Research on obesity generally disregards the overall market forces that push the epidemic, said Roberto De Vogli, associate professor in the U-M School of Public Health, and lead author of the study.

"It's not by chance that countries with the highest obesity rates and fast food restaurants are those in the forefront of market liberalization, such as the United States, the United Kingdom, Australia, New Zealand and Canada, versus countries like Japan and Norway, with more regulated and restrictive trade policies," said Vogli.

Researchers examined 26 affluent countries and found that the United States had 7.53 fast food restaurants per 100,000 people, while Canada had 7.43 restaurants per 100,000 people. Obesity rates for American men and women were at 31.3 percent and 33.2 percent respectively. In Canada the rates for men and women were 23.2 percent and 22.9 percent respectively.

Obesity rates in Japan and Norway were significantly lower, with a rate of 2.9 percent in Japan and 3.3 percent in Norway.

Japan had 0.13 fast food restaurants per 100,000 people and Norway had 0.19 fast food restaurants per 100,000 people.

“If you look at trends over time for obesity, it's shocking," De Vogli said.

This trend is consistent even when researchers controlled for variables like income, income inequality, urban areas, motor vehicles and internet use per capita.

De Vogli expressed that the public debate is too focused on individual genetics and other individual factors, and overlooks the global forces in society that shaping behaviors worldwide.

"Since the 1980s, since the advent of trade liberalization policies that have indirectly…promoted transnational food companies…we see rates that have tripled or quadrupled. There is no biological, genetic, psychological or community level factor that can explain this. Only a global type of change can explain this," De Vogli said.

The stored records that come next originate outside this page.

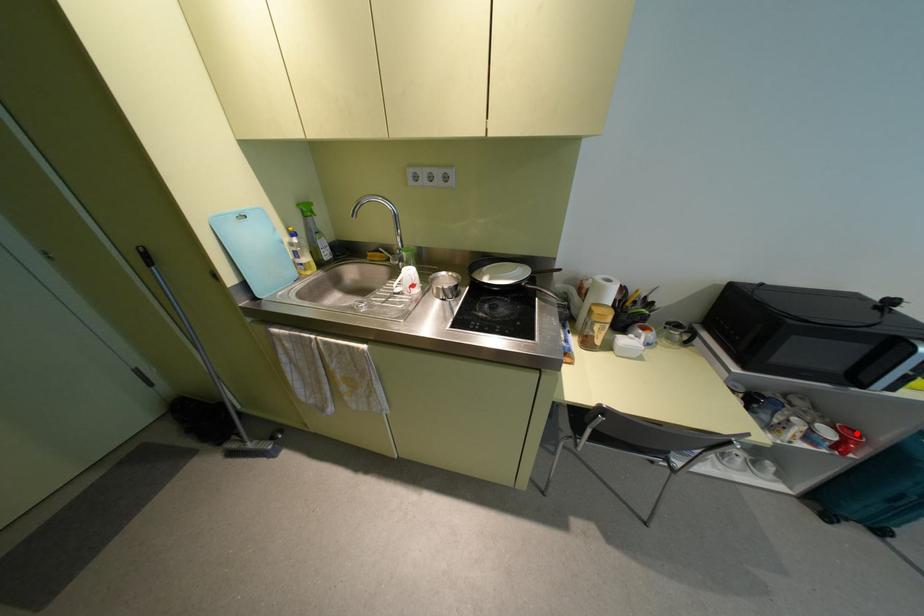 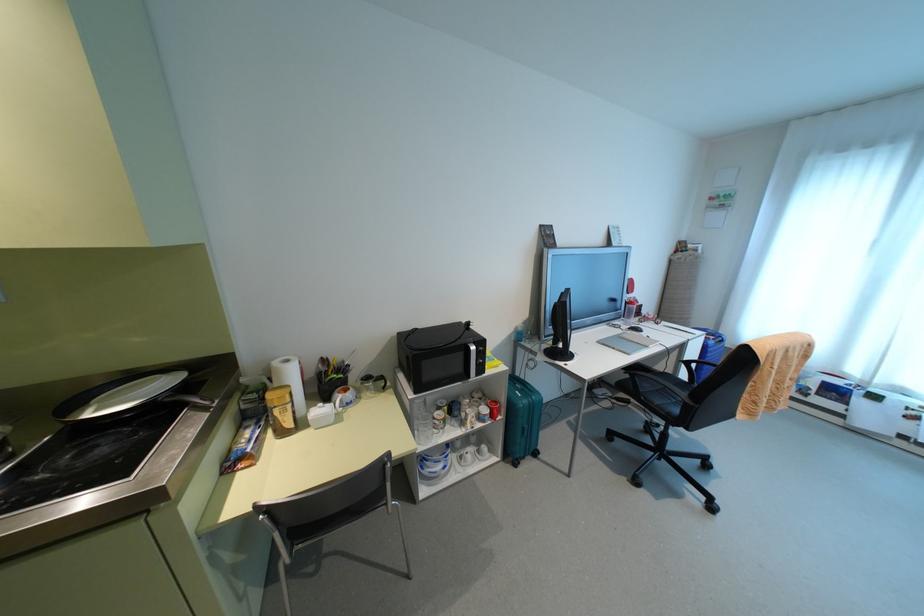 The point at the highlighted location is marked in the first image. Where is the corresponding point in the second image?

(495, 402) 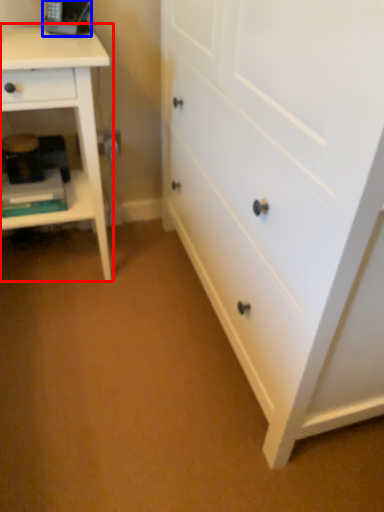 Question: Which point is closer to the camera, nightstand (highlighted by a red box) or equipment (highlighted by a blue box)?

Choices:
 (A) nightstand
 (B) equipment

Answer: (A)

Fast food restaurants sell preheated or precooked ingredients in a packaged form. A typical fast food meal consists of a hamburger, fries and a soft drink, the paper said. The food generally has a great amount of fat and calories.

The paper noted that several studies found associations between fast food consumption and increased body mass index, insulin resistance and type II diabetes.

Obesity kills roughly 400,000 people in the United States alone, and is becoming increasingly prevalent both domestically and internationally, according to the study.